*Problem to solve*
The expected response is an exact repetition of every record, with images excluded.

*Page-level text extractions*
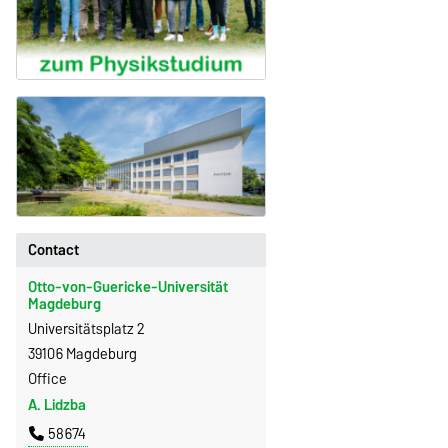
Contact
Otto-von-Guericke-Universität
Magdeburg
Universitätsplatz 2
39106 Magdeburg
Office
A. Lidzba
58674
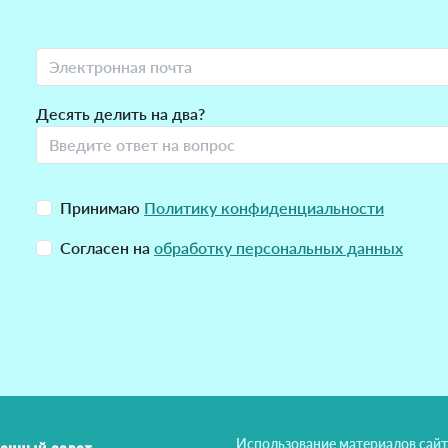
Десять делить на два?
Принимаю
Политику конфиденциальности
Согласен на
обработку персональных данных
Использование материалов сайт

*Result of this exercise*
Contact
Otto-von-Guericke-Universität
Magdeburg
Universitätsplatz 2
39106 Magdeburg
Office
A. Lidzba
58674
Десять делить на два?
Принимаю
Политику конфиденциальности
Согласен на
обработку персональных данных
Использование материалов сайт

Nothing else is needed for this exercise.